I'm curious what others do if they don't keep geese on grass all year round?



This past winter we kept our geese on our garden.  Whenever there was not snow on the ground, they were picking whatever greens were available - I hope our weed load is lower this year, and that the fertilizer helps.
They expanded our garden area: I fenced slightly outside of our standard garden area, and they rooted up the grass and roots for me.
I built them a hut out of bad hay bales (ones that were too wet to put in the barn) and a pallet (Pallet was roof, with a couple of bales on tope of that as well.  The geese ignored the hut all winter, but now it is their primary egg-laying site.  They pulled hay in to make a nest in the center, makes egg collection easy.
I'm not sure how much of the hay they ate.  Not much.  It was there for them, but they didn't really want it.

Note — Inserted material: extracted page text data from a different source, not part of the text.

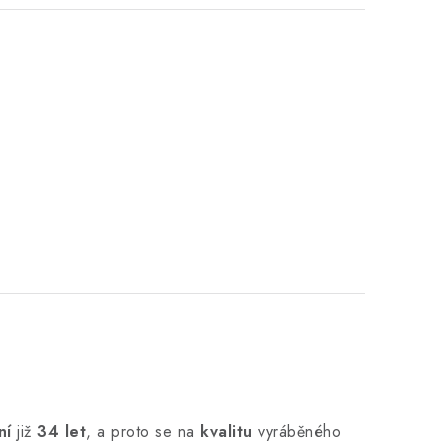
ní
již
34 let
,
a proto se na
kvalitu
vyráběného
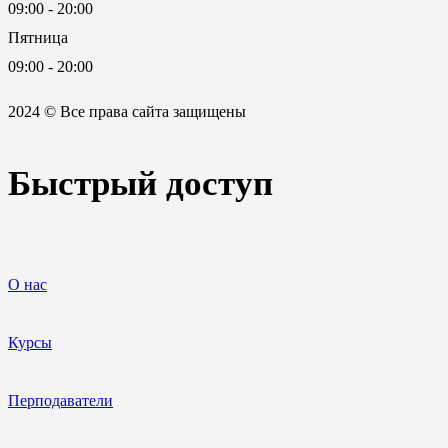
09:00 - 20:00
Пятница
09:00 - 20:00
2024 © Все права сайта защищены
Быстрый доступ
О нас
Курсы
Перподаватели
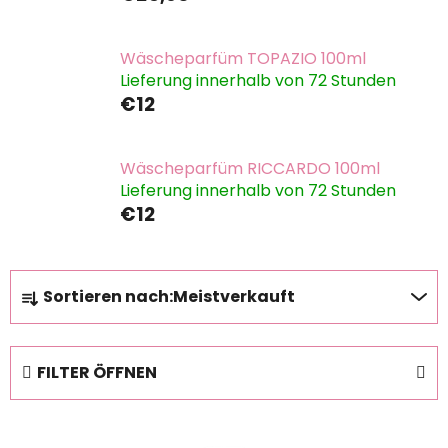
Wäscheparfüm TOPAZIO 100ml
Lieferung innerhalb von 72 Stunden
€12
Wäscheparfüm RICCARDO 100ml
Lieferung innerhalb von 72 Stunden
€12
P
Sortieren nach:
Meistverkauft
r
o
d
FILTER ÖFFNEN
u
k
L
t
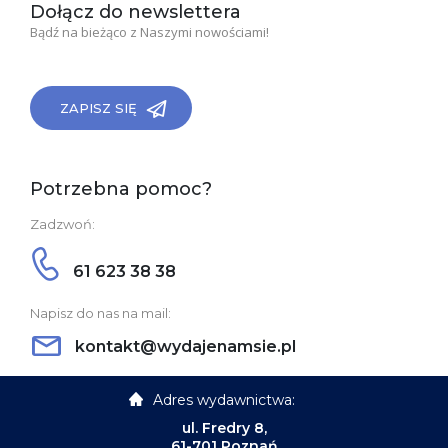
Dołącz do newslettera
Bądź na bieżąco z Naszymi nowościami!
ZAPISZ SIĘ
Potrzebna pomoc?
Zadzwoń:
61 623 38 38
Napisz do nas na mail:
kontakt@wydajenamsie.pl
Adres wydawnictwa:
ul. Fredry 8,
61-701 Poznań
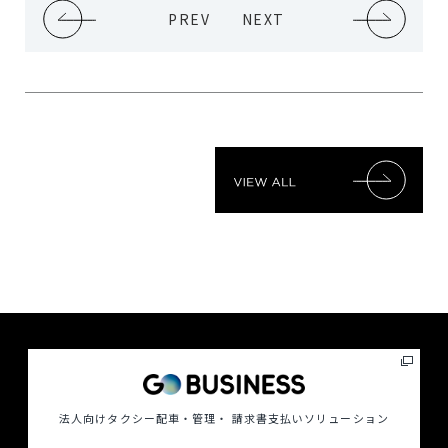
PREV
NEXT
法人向けタクシー配車・管理・ 請求書支払いソリューション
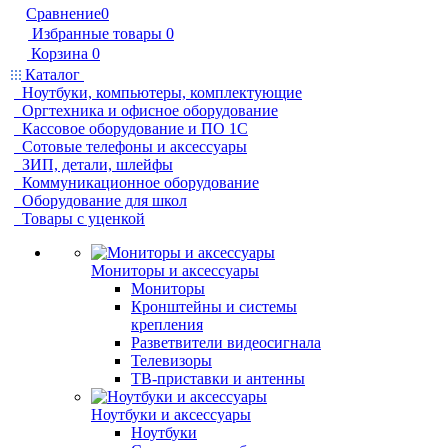
Сравнение
0
Избранные товары
0
Корзина
0
Каталог
Ноутбуки, компьютеры, комплектующие
Оргтехника и офисное оборудование
Кассовое оборудование и ПО 1С
Сотовые телефоны и аксессуары
ЗИП, детали, шлейфы
Коммуникационное оборудование
Оборудование для школ
Товары с уценкой
Мониторы и аксессуары
Мониторы
Кронштейны и системы
крепления
Разветвители видеосигнала
Телевизоры
ТВ-приставки и антенны
Ноутбуки и аксессуары
Ноутбуки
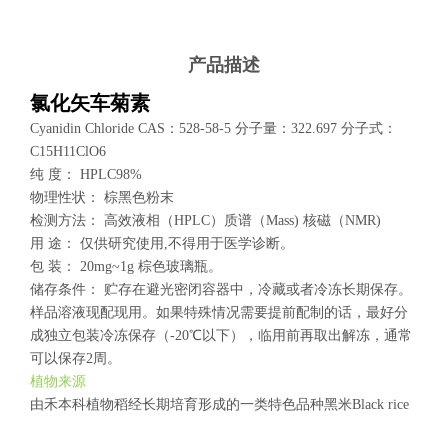
产品描述
氯化矢车菊素
Cyanidin Chloride CAS：528-58-5 分子量：322.697 分子式：
C15H11ClO6
纯 度： HPLC98%
物理性状： 棕黑色粉末
检测方法： 高效液相（HPLC）质谱（Mass) 核磁（NMR)
用 途： 仅供研究使用,不得用于医学诊断。
包 装： 20mg~1g 棕色玻璃瓶。
储存条件： 贮存在避光密闭容器中，冷藏或者冷冻长期保存。
样品溶液现配现用。如果特殊情况需要提前配制的话，最好分
成独立包装冷冻保存（-20℃以下），临用前再取出解冻，通常
可以保存2周。
植物来源
由禾本科植物稻经长期培育形成的一类特色品种黑米Black rice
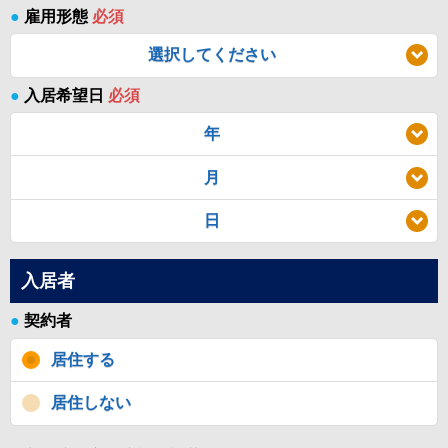
●
雇用形態
必須
選択してください
●
入居希望日
必須
年
月
日
入居者
●
契約者
居住する
居住しない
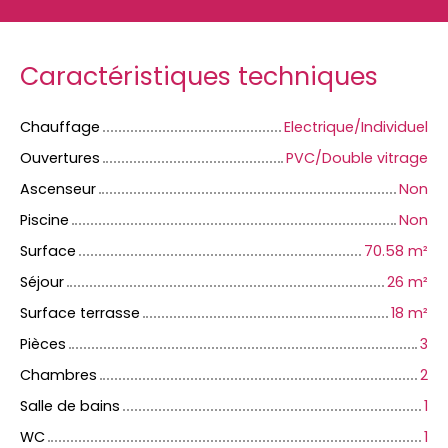
Caractéristiques techniques
Chauffage
Electrique/Individuel
Ouvertures
PVC/Double vitrage
Ascenseur
Non
Piscine
Non
Surface
70.58
m²
Séjour
26
m²
Surface terrasse
18
m²
Pièces
3
Chambres
2
Salle de bains
1
WC
1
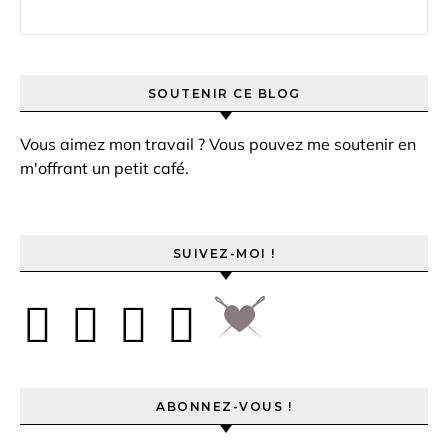
Rechercher :
SOUTENIR CE BLOG
Vous aimez mon travail ? Vous pouvez me soutenir en
m'offrant un petit café.
SUIVEZ-MOI !
ABONNEZ-VOUS !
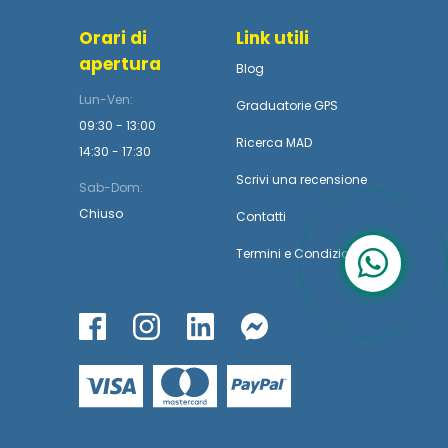
Orari di
Link utili
apertura
Blog
Lun-Ven:
Graduatorie GPS
09:30 - 13:00
Ricerca MAD
14:30 - 17:30
Scrivi una recensione
Sab-Dom:
Chiuso
Contatti
Termini
e
Condizioni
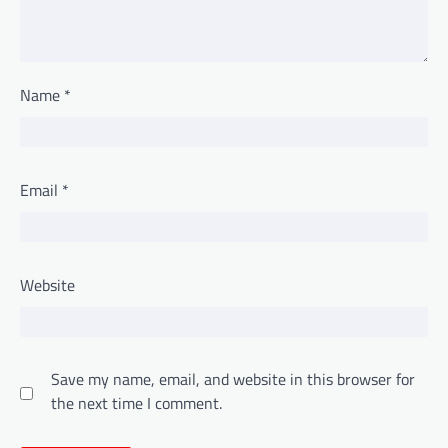
Name
*
Email
*
Website
Save my name, email, and website in this browser for
the next time I comment.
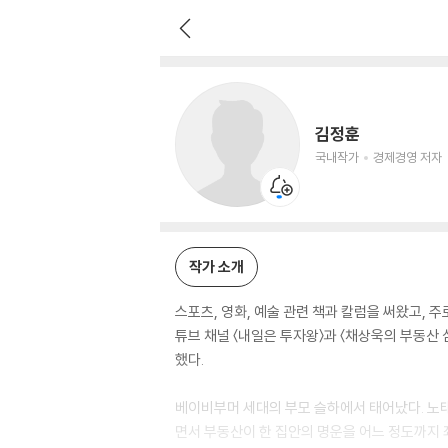
김정훈
국내작가
경제경영 저자
김정훈
국내작가
경제경영 저자
작가 소개
스포츠, 영화, 예술 관련 책과 칼럼을 써왔고, 
튜브 채널 〈내일은 투자왕〉과 〈채상욱의 부동산
했다.
베이비부머 세대의 부모 슬하에서 태어났다. 노
면서 부동산이 한 집안의 명운을 어느 정도까지 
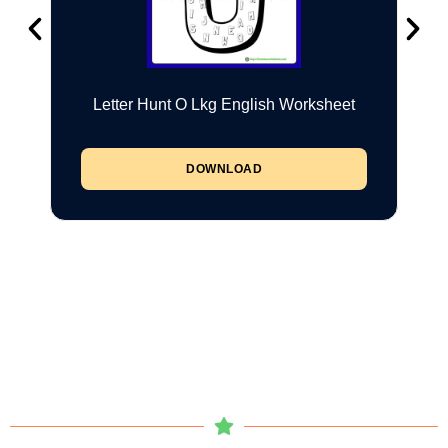
Letter Hunt O Lkg English Worksheet
DOWNLOAD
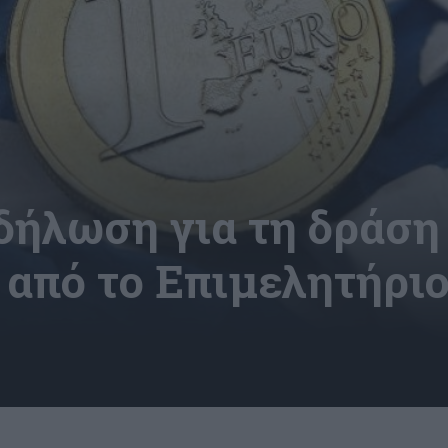
ήλωση για τη δράση
 από το Επιμελητήρι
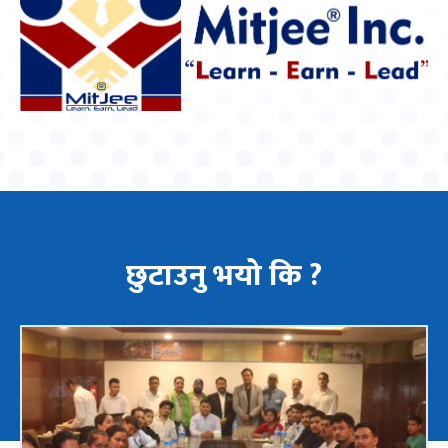
छुटाउनु भयो कि ?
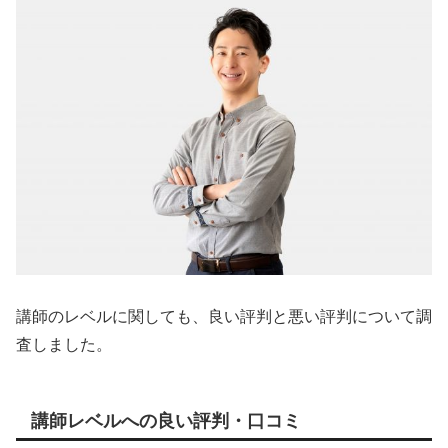
講師のレベルに関しても、良い評判と悪い評判について調
査しました。
講師レベルへの良い評判・口コミ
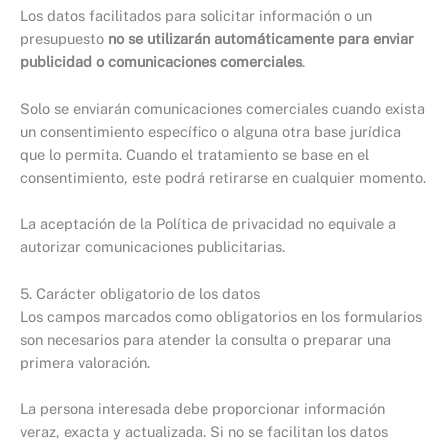
Los datos facilitados para solicitar información o un
presupuesto
no se utilizarán automáticamente para enviar
publicidad o comunicaciones comerciales
.
Solo se enviarán comunicaciones comerciales cuando exista
un consentimiento específico o alguna otra base jurídica
que lo permita. Cuando el tratamiento se base en el
consentimiento, este podrá retirarse en cualquier momento.
La aceptación de la Política de privacidad no equivale a
autorizar comunicaciones publicitarias.
5. Carácter obligatorio de los datos
Los campos marcados como obligatorios en los formularios
son necesarios para atender la consulta o preparar una
primera valoración.
La persona interesada debe proporcionar información
veraz, exacta y actualizada. Si no se facilitan los datos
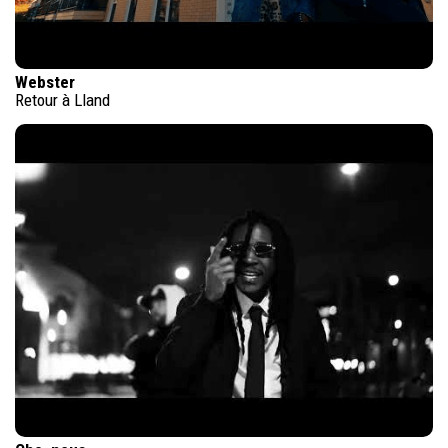
Webster
Retour à Lland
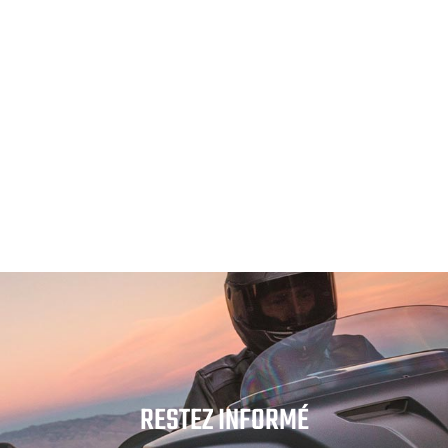
RESTEZ INFORMÉ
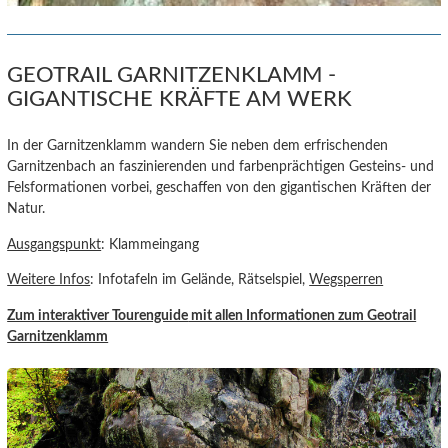
GEOTRAIL GARNITZENKLAMM -
GIGANTISCHE KRÄFTE AM WERK
In der Garnitzenklamm wandern Sie neben dem erfrischenden
Garnitzenbach an faszinierenden und farbenprächtigen Gesteins- und
Felsformationen vorbei, geschaffen von den gigantischen Kräften der
Natur.
Ausgangspunkt
: Klammeingang
Weitere Infos
: Infotafeln im Gelände, Rätselspiel,
Wegsperren
Zum interaktiver Tourenguide
mit allen Informationen zum Geotrail
Garnitzenklamm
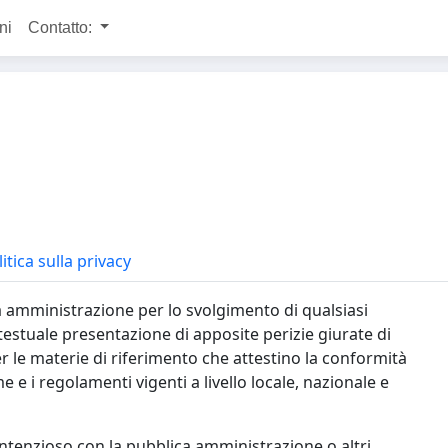
ni
Contatto:
itica sulla privacy
ca amministrazione per lo svolgimento di qualsiasi
ontestuale presentazione di apposite perizie giurate di
er le materie di riferimento che attestino la conformità
me e i regolamenti vigenti a livello locale, nazionale e
 contenzioso con la pubblica amministrazione o altri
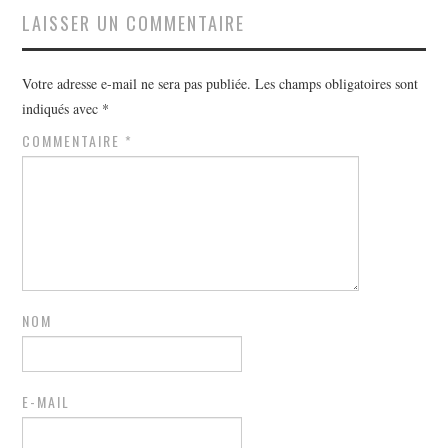
LAISSER UN COMMENTAIRE
Votre adresse e-mail ne sera pas publiée.
Les champs obligatoires sont
indiqués avec
*
COMMENTAIRE
*
NOM
E-MAIL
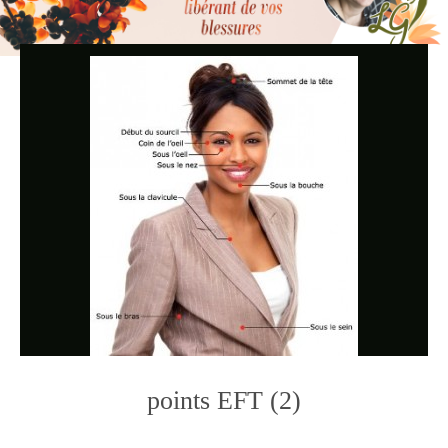
points EFT (2)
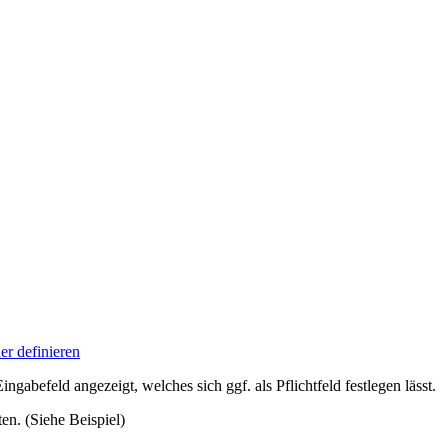
er definieren
gabefeld angezeigt, welches sich ggf. als Pflichtfeld festlegen lässt.
ten. (Siehe Beispiel)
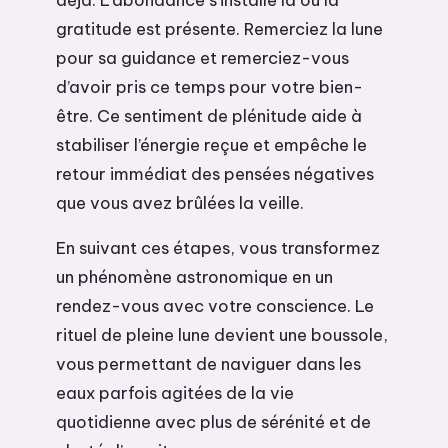
gratitude est présente. Remerciez la lune
pour sa guidance et remerciez-vous
d’avoir pris ce temps pour votre bien-
être. Ce sentiment de plénitude aide à
stabiliser l’énergie reçue et empêche le
retour immédiat des pensées négatives
que vous avez brûlées la veille.
En suivant ces étapes, vous transformez
un phénomène astronomique en un
rendez-vous avec votre conscience. Le
rituel de pleine lune devient une boussole,
vous permettant de naviguer dans les
eaux parfois agitées de la vie
quotidienne avec plus de sérénité et de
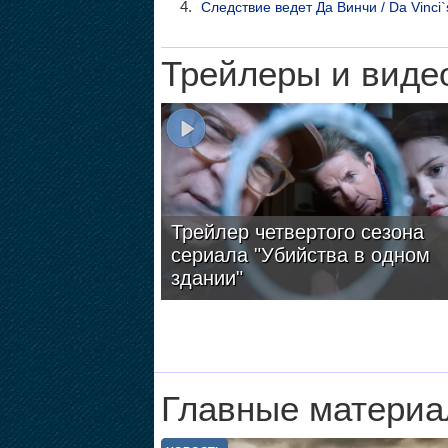
Следствие ведет Да Винчи / Da Vinci`
Трейлеры и виде
Трейлер четвертого сезона
сериала "Убийства в одном
здании"
Главные материа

I gave them whole shelled corn basically any time there was not obvious greenery for them to eat, and they got bread scraps, pizza crusts, etc as available.  I gave them some pelleted chicken food a couple of times, thinking I would round out their diet, but they refused to eat it.  After a couple of weeks, the songbirds had eaten all of it.  I figure that was a waste of feed in the grand scheme.  
Now they have access to that garden (very little green) and the adjacent wet grassy area.  They still spend a large portion of their day in the garden, nibbling the little weed sprouts, even though they have a lot of grass available.  

So... our geese had access to hay, shelled corn, and every couple of days they had bread scraps.  They thrived.  Laying plenty of eggs now, and I have 8 new goslings that need a new home (I already have 13 adult geese in that flock, plus 2 more of another breed that live with the ducks)
My geese show no inclination to raise their own goslings.  Even when I stopped collecting the eggs in years past and had geese make nests, no one seems to finish what they start.